Feijóo sentenció que las vacaciones están sobrevaloradas, pero los líderes de su partido consideraron que asumirían ese decalaje y aprovechan agosto para campar (y darnos vacaciones a nosotros). El problema es cuando todo un presidente autonómico, como Fernández Mañueco, ve cómo quema Castilla y León y él tarda casi tres días en personarse para liderar la respuesta y apoyar moralmente al personal que se juega la integridad sobre el terreno. El ministro Óscar Puente le ha reprochado la ausencia en uno de sus típicos tuits hooliganescos y ya tenemos todo el PP y su prensa afín diciendo que uno, que il ministerio fin brimi dils incindis. El diario El Mundo, de hecho, titula que los incendios son culpa de "la falta de prevención" y en la editorial afirma que "resulta imposible desatar el deterioro general de los servicios públicos como consecuencia de la falta de gestión de un gobierno exsangüe". Vamos, que la culpa del fuego también es de Sánchez, a quien riñe porque no asume las riendas de la lucha contra estos fuegos (hay que entender que con el ánimo de que cuanto más hectáreas calcinadas, más se carbonizará también el futuro de los líderes autonómicos populares afectados).
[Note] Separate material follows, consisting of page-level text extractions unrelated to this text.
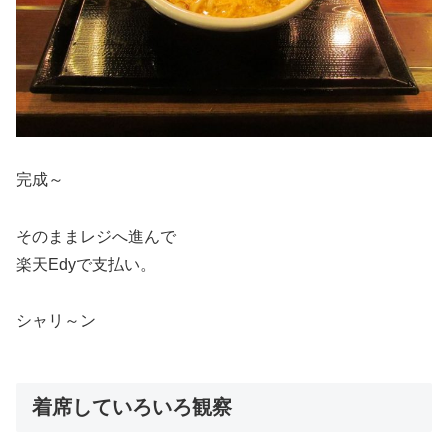
完成～
そのままレジへ進んで
楽天Edyで支払い。
シャリ～ン
着席していろいろ観察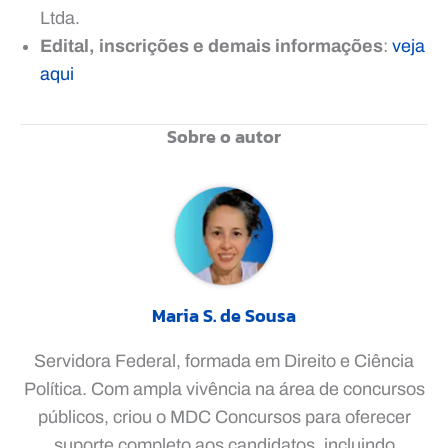
Ltda.
Edital, inscrições e demais informações
:
veja
aqui
Sobre o autor
Maria S. de Sousa
Servidora Federal, formada em Direito e Ciência
Política. Com ampla vivência na área de concursos
públicos, criou o MDC Concursos para oferecer
suporte completo aos candidatos, incluindo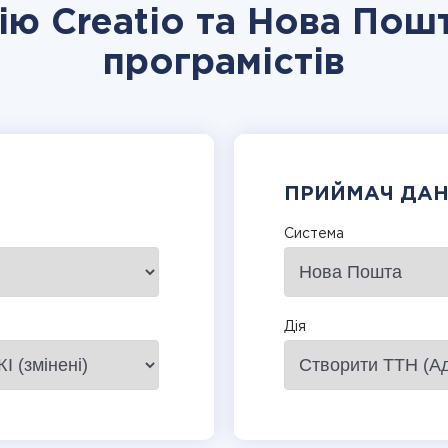
ію Creatio та Нова Пош
програмістів
ПРИЙМАЧ ДА
Система
Дія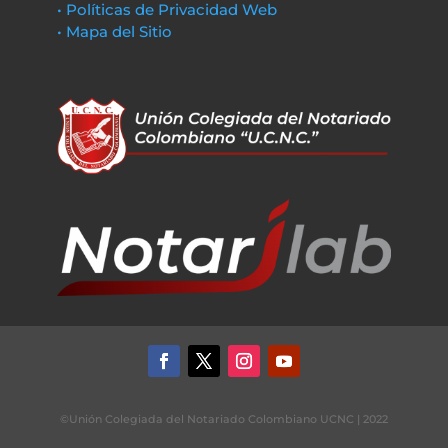
• Políticas de Privacidad Web
• Mapa del Sitio
©Unión Colegiada del Notariado Colombiano UCNC | 2022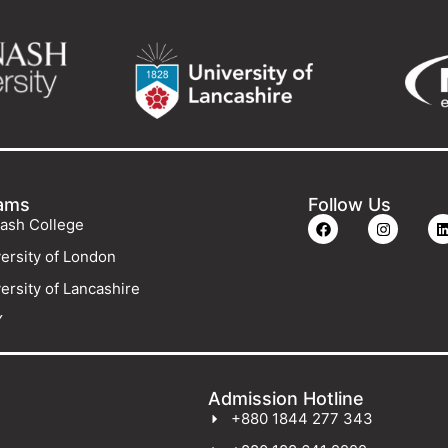
ams
Follow Us
ash College
ersity of London
ersity of Lancashire
Y
Admission Hotline
+880 1844 277 343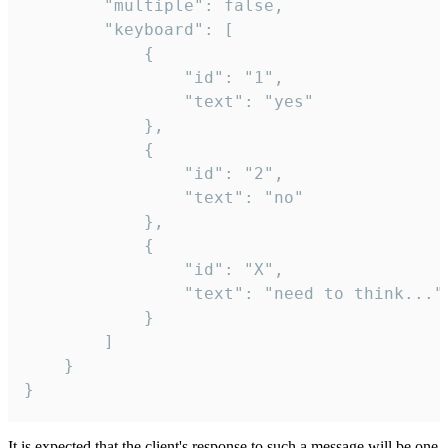
		"multiple": false,

		"keyboard": [

			{

				"id": "1",

				"text": "yes"

			},

			{

				"id": "2",

				"text": "no"

			},

			{

				"id": "X",

				"text": "need to think..."

			}

		]

	}

}
It is expected that the client's response to such a message will be one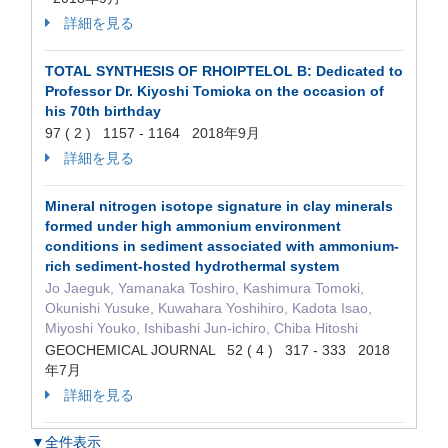
詳細を見る
TOTAL SYNTHESIS OF RHOIPTELOL B: Dedicated to
Professor Dr. Kiyoshi Tomioka on the occasion of
his 70th birthday
97 ( 2 ) 1157 - 1164 2018年9月
詳細を見る
Mineral nitrogen isotope signature in clay minerals
formed under high ammonium environment
conditions in sediment associated with ammonium-
rich sediment-hosted hydrothermal system
Jo Jaeguk, Yamanaka Toshiro, Kashimura Tomoki,
Okunishi Yusuke, Kuwahara Yoshihiro, Kadota Isao,
Miyoshi Youko, Ishibashi Jun-ichiro, Chiba Hitoshi
GEOCHEMICAL JOURNAL 52 ( 4 ) 317 - 333 2018
年7月
詳細を見る
▼全件表示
A partir de ahí, la maquinaria del "Y tú más" ha empezado a girar. Abc pasa de puntillas por las ausencias de Mañueco y Ayuso para hacer la pieza "Pedro Sánchez no interrumpe sus vacaciones ni llama a los presidentes afectados por la ola de incendios que deja ya a dos muertos". Y OK Diario da una con la mano abierta con el artículo "Las desvergonzadas vacaciones de Óscar Puente", a quien censura por estar descansando pese al caos de Renfe. Todo ello, de patio de colegio. O de casal de verano, ya que estamos en agosto. Y cuesta no imaginarse a Carlos Mazón mirándolo desde la barrera y echándose una barriga de risa antes de apagar el móvil unas horitas.